MiniMax's MSA architecture delivers 1M context at 4x speed
4x faster than Flash-Sparse-Attention with 1/20th per-token compute at full context.
MiniMax has unveiled MiniMax Sparse Attention (MSA), a novel attention architecture that natively scales context windows to 1M tokens without the quadratic complexity typical of standard transformers. Instead of relying on sparse approximations that degrade recall, MSA restructures memory access patterns at the operator level using a “KV outer gather Q” approach. This treats KV blocks as the outer loop to aggregate hit queries, ensuring that hardware memory reads remain strictly contiguous and each block is fetched exactly once. The result is dramatically improved low-level performance: 4x faster execution compared to Flash-Sparse-Attention, per-token compute dropping to 1/20th of their previous-generation models at full 1M context, a 9x speedup in prefilling, and a 15x speedup in decoding phases.

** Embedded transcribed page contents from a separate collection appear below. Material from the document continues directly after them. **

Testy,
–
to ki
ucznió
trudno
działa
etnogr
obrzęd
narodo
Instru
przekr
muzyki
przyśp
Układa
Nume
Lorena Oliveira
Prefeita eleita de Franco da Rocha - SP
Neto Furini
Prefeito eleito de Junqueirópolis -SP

The architecture is optimized for hardware-level data transport and memory layouts, making it ideal for sustained, long-horizon agent execution. MiniMax also claims MSA is the first open-weight model to combine frontier-level coding ability, 1M natural context length, and native multimodality. By sidestepping the traditional trade-off between context length and computational efficiency, MSA enables professionals to run large-scale retrieval, long-document analysis, and multi-turn agent workflows without excessive cost or latency penalties. This breakthrough could accelerate adoption of truly long-context AI systems in enterprise applications.

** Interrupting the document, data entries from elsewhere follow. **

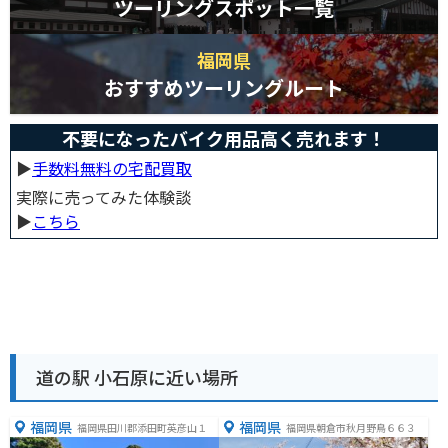
ツーリングスポット一覧
福岡県
おすすめツーリングルート
不要になったバイク用品高く売れます！
▶︎
手数料無料の宅配買取
実際に売ってみた体験談
▶︎
こちら
道の駅 小石原に近い場所
福岡県
福岡県
福岡県田川郡添田町英彦山１
福岡県朝倉市秋月野鳥６６３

- MSA achieves 4x faster execution than Flash-Sparse-Attention and 15x faster decoding at full 1M context.
- Per-token compute drops to 1/20th of MiniMax's previous-gen models at 1M context depth.
- First open-weight model to combine frontier coding, 1M native context, and native multimodality.
Why It Matters
Long-context AI agents are now practical at scale, slashing compute costs and latency for enterprise workflows.